Santiago is a Cuban fisherman older than Hemingway (age 52) when he wrote the novella. Santiago's wife has died, and he has a daughter who fears he is too old to fish or even live alone much longer. Santiago is a mentor to a young (probably early teenage) boy, Manolin. When the novella begins, the old man has gone 84 straight days without a catch, and, as a result, is the subject of ridicule among the other, younger fishermen.
So says Enotes:
Santiago also loves baseball and occasionally gambles. He identifies with Joe DiMaggio, the great center fielder for the Yankees in the 1940s and 1950s. Santiago admires how DiMaggio, whose father was a fisherman, plays in spite of bone spurs in his feet that cause him pain whenever he runs. As an old man, Santiago must also cope with the physical demands of his job in the face of the infirmities of his aging body. Yet he suffers without complaining, and it is this stoic attitude that has won him much respect in the community.
Unlike the other fishermen, Santiago fishes the right way, and he treats the fish, the sea, and the birds with respect and humility. The younger fishermen cheapen themselves by catching lesser fish just for money, but Santiago dares to be great, to go far out beyond land, and to hook a great marlin.

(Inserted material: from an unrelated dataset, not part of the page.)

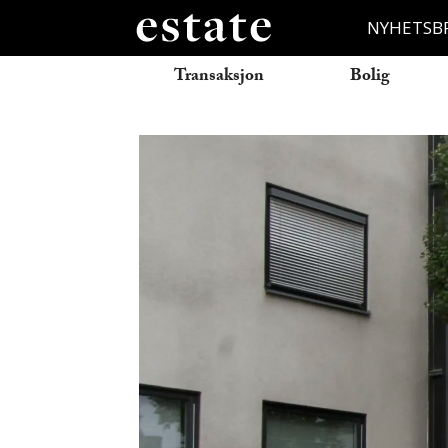
NYHETSB
Transaksjon
Bolig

Santiago's character is revealed most when he is alone battling the marlin and sharks at sea. We see that he is old but still a man of great moral strength and wisdom. He talks to himself, the fish, and the birds not because he is crazy or lonely, but because he treats all of nature as his equal; in fact, he calls the marlin his "brother." Nevertheless, Santiago cannot abide the sharks, for they are scavengers with no dignity.
In the end, Santiago returns to the island with only a carcass, and he carries his mast the way Christ carried the cross. As such, he suffers quietly, with dignity. We, like Manolin, know that Santiago is not defeated, and he will venture out in his boat the next day to fish not for money, but for pride and self-respect.